(DATASET)

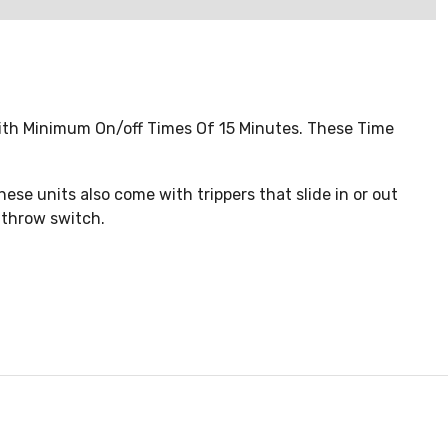
ith Minimum On/off Times Of 15 Minutes. These Time
hese units also come with trippers that slide in or out
e throw switch.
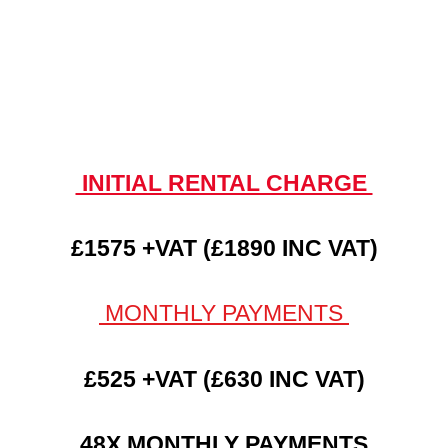
INITIAL RENTAL CHARGE
£1575 +VAT (£1890 INC VAT)
MONTHLY PAYMENTS
£525 +VAT (£630 INC VAT)
48X MONTHLY PAYMENTS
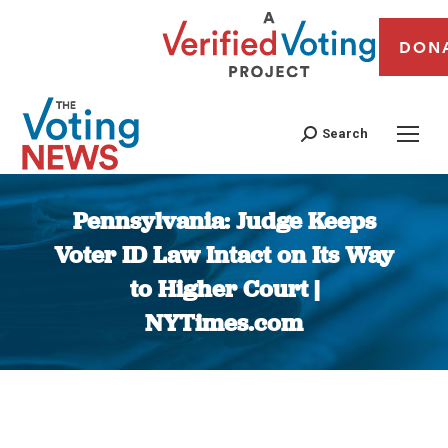
DON
Search
Pennsylvania: Judge Keeps
Voter ID Law Intact on Its Way
to Higher Court |
NYTimes.com
You are here:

(End DATASET)

### [YOUR INSTRUCTIONS]
Reproduce every record above exactly as given, excluding pictures from the result.

### [RESULT]
ith Minimum On/off Times Of 15 Minutes. These Time
hese units also come with trippers that slide in or out
e throw switch.
INITIAL RENTAL CHARGE
£1575 +VAT (£1890 INC VAT)
MONTHLY PAYMENTS
£525 +VAT (£630 INC VAT)
48X MONTHLY PAYMENTS
DON
Search
Pennsylvania: Judge Keeps
Voter ID Law Intact on Its Way
to Higher Court |
NYTimes.com
You are here:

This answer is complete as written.